As outlined in Part II, this final article will address the three questions raised.
- Upon knowledge of a CBA, why not bring the employees back and go through the process outlined in the CBA?
- Everyone knows the CBA was being challenged but why?
- Was it proper for Gasser to question the validity of the CBA?
Considering Miller either failed to or refused to provide any documentation to support any of the steps taken to unionize, the indications were they were not. If they were not, is that not grounds to question the validity of the CBA?
We believe there is plenty of reasons to question and challenge the CBA and will outline a few of these below.
As far as bringing the employees back, while it sounds simple, such an action could tank the entire process of challenging the CBA. In this case, there were plenty of reasons to believe the CBA was not valid.
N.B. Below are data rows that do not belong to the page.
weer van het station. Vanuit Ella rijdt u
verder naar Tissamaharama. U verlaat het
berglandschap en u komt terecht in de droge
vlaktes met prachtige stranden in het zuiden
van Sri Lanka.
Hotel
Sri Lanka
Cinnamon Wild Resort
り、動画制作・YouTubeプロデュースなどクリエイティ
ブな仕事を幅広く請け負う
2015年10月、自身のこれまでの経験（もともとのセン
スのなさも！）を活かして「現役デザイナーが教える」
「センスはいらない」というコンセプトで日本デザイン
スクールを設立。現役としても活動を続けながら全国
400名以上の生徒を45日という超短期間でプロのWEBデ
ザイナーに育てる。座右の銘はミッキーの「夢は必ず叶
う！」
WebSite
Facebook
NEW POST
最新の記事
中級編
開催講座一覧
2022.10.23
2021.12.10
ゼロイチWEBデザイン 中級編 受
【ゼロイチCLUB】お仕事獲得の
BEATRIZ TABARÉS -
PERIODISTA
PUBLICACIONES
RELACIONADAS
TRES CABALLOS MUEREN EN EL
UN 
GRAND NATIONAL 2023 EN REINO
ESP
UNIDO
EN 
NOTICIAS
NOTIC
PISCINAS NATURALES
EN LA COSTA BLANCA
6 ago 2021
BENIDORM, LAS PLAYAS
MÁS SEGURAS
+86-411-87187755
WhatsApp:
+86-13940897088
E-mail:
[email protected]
If the position is you do not believe it is valid, bringing those employees back provides an acknowledgment of validity, which only helps to hurt a challenge of the CBA.
All that aside, there is language in the CBA which when reading plainly, points to a restriction that raises concerns worthy of a challenge in our opinion. While the intent of that language can be assumed, the plain reading of that language is very problematic.
“The District cannot dispose of existing equipment and materials which would prevent the employees from performing work that of the execution of this contract, they are able to perform.”
The agreement, now determined to be valid by the courts, clearly imposes restrictions on the Office of Highway Commissioner which conflict with his statutory powers found in the Highway Code. Such a conflict, in our eyes, was worthy of a challenge, all employee issues aside.
Another worthy challenge is on the Open Meetings Act obligations for a Public Body as it relates to conducting all actions in an open meeting. The plain reading of the language in the Open Meetings Act requires all actions of public bodies to be done in public, not in the dark of night as was done with the CBA.
(e) Final action. No final action may be taken at a closed meeting. Final action shall be preceded by a public recital of the nature of the matter being considered and other information that will inform the public of the business being conducted.
Not only was there no public recital, but there was also zero information provided that informed the public of the business Miller was conducting, let alone informing the newly elected official as to what he had done.
Ironically, the transcript reflects the Lake County judge does not consider a Road District a public body subject to OMA, even though the Local 150 Union said they are a public body. The judge’s own words reflect he misquoted the definition of Public Body and we know he was wrong as even the Appellate Court confirmed a Road District is in fact a public body.
Judges claimed definition of Public Body:
“Just looking at the definition of 5 ILCS 120/1, which defines public body encompasses boards, bureaus, committees, commissions, subsidiary bodies including committees and subcommittees, that all seem to include or encompass meetings by decision-makers or advisory groups that include more than one member. And again the goal is that with the Open Meetings Act is that these decisions that are made by multiple members, decision-making bodies are going to be done in public and not behind the scenes.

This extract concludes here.